Aggregate categories can sometimes hide significant but offsetting differences. As the research was conducted to determine if there were consistent differences in peer evaluations, there needed to be a further analysis of the data by assessor group including a splitting out of the expert evaluators into faculty and administrator groups. Finally a third level of analysis was conducted, moving from the aggregate to the individual assessed project booth for each of the assessor categories. 

 

 Table 3: Detailed Assessment Results by Assessor Group
120029-tab-3
When the data is split out by assessor group there is some consistency in evaluation, though there are additional findings to note on a percentage and letter grade basis. Administrators evaluated the work with the lowest assessed values of any group. Novice evaluations were the next lowest. In terms of DWC letter grade, faculty assessor groups evaluated the work as ‘A-’ grade. Administrator’s and Novice evaluator’s mean grade was ‘B+ ‘. 

Finding #1: In aggregate, novice or peer evaluations in this sample fell within the same range as the expert evaluators (faculty and administrators). This would mean there is little variation in potential impact on student grades if using this peer evaluation strategy. 

The first sets of data were aggregate data using the results for all evaluations across the CIF assessments. But students were assessed based on the work of each group’s project booth. The research needed to compare the results at this level. 

In this next section the data is compared with the different evaluations on the same booths. This level of analysis was conducted on a booth by booth basis comparing the assessment scores assigned by experts (faculty/administrators) and those assigned by peers. In these comparisons, only those booths that were completely and fully assessed (having other than null or zero responses in all categories on the response sheet) with at least one expert and one novice response sheet were included. This comparison involved the assessment of 13 project booths from the original population of 44.

 

 120029-fig-1
Figure 1: Grade Comparison by Assessor Group

 

In this instance there is far more variability, and potential impact on grades. Figure 1 represents the comparison of the differences in the total assessed score by experts compared to the total assessed score by novices. Figure 2 compares the value of the differences in the mean scores between expert and novice evaluators. In the case of more than one evaluation in the data set for a booth, the mean of student peer assessments were deducted from the mean of expert assessed scores for that booth.

 

 120029-fig-2
Figure 2: Assessed Grade Percentage Differences between Expert and Novice Graders on the same project booth.

 

Figure 2 is a graph showing the differences in assessed percentage grades between expert and novice grades. Of the 13 booths in this sample, only 6 were assessed within a plus/minus range of 10% between assessor groups. The highest single grading differential was +35%, and two other assessment differentials were +29.8% and -29.1% respectively.

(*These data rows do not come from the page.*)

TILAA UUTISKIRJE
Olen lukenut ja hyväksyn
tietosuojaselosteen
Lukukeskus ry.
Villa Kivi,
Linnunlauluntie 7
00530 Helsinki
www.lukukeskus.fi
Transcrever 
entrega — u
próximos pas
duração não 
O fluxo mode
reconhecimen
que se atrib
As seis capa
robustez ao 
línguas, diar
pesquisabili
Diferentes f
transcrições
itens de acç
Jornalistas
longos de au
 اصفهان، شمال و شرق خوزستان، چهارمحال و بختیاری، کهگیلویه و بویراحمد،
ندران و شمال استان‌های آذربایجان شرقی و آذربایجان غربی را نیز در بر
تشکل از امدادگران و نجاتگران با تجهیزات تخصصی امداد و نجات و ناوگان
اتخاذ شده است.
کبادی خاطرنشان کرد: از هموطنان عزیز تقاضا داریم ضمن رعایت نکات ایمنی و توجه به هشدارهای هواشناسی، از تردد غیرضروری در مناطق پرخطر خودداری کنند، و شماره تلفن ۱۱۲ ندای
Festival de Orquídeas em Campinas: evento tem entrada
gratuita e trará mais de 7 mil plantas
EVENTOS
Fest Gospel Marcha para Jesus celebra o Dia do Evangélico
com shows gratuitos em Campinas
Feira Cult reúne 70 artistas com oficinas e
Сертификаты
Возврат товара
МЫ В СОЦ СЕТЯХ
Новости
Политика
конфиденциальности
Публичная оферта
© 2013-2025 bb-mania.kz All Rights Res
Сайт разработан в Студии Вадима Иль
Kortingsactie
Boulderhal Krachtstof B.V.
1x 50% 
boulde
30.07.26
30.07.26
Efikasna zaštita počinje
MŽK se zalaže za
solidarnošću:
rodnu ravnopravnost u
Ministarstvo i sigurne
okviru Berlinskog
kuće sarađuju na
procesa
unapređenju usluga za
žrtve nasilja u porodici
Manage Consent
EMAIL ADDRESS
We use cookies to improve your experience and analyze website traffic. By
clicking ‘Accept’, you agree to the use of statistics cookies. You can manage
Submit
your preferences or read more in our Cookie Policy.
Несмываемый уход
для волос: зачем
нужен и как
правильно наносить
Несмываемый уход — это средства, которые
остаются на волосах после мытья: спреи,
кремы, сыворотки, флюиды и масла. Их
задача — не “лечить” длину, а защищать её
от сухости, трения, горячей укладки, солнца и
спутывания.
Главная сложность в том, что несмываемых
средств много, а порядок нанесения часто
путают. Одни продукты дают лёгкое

Finding # 2: There were large value differences that existed on the evaluation of a specific booth between novice and expert assessors in this sample. The cumulative assessment means hid the potential grade impact at the individual assessment level. This can have significant impact on student grades if this form of peer assessment is utilized.

The existence of very large percentage differences between evaluator groups means there is the potential for wide variances in final marks if peer review is included in the assessment strategy. A final analysis between the individual responses for each of the 13 project booths assessed was conducted to determine how the peer evaluations differed from the expert evaluations and to identify any patterns. 

 

120029-fig-3

Figure 3: Percentage scores by individual evaluator.

 
The data in figure 3 shows there is some variability in the grades assessed by the individual assessors. In some cases the gaps between intra group assessors are larger than the inter group differences. The percentage score differentials from each of the assessors were then calculated. These differences are presented numerically in table 4.

”ƒ

Table 4: Intra and Inter Percentage Differentials by Booth, by Individual Assessor
120029-tab-4
Using an arbitrary +/- 10% as a reasonable difference in grading, a frequency count of the number of differences larger and less than 10% was calculated as a proxy for intra group consistency. This analysis included only the 13 booth sub-sample and assessments from table 5.

 

Table 5: Count of Differentials in Grade between Assessors >10%

 120029-tab-5

Half of the expert to student assessments were within the 10% range, and 6 of the 11 expert to expert grades were within the 10% envelop.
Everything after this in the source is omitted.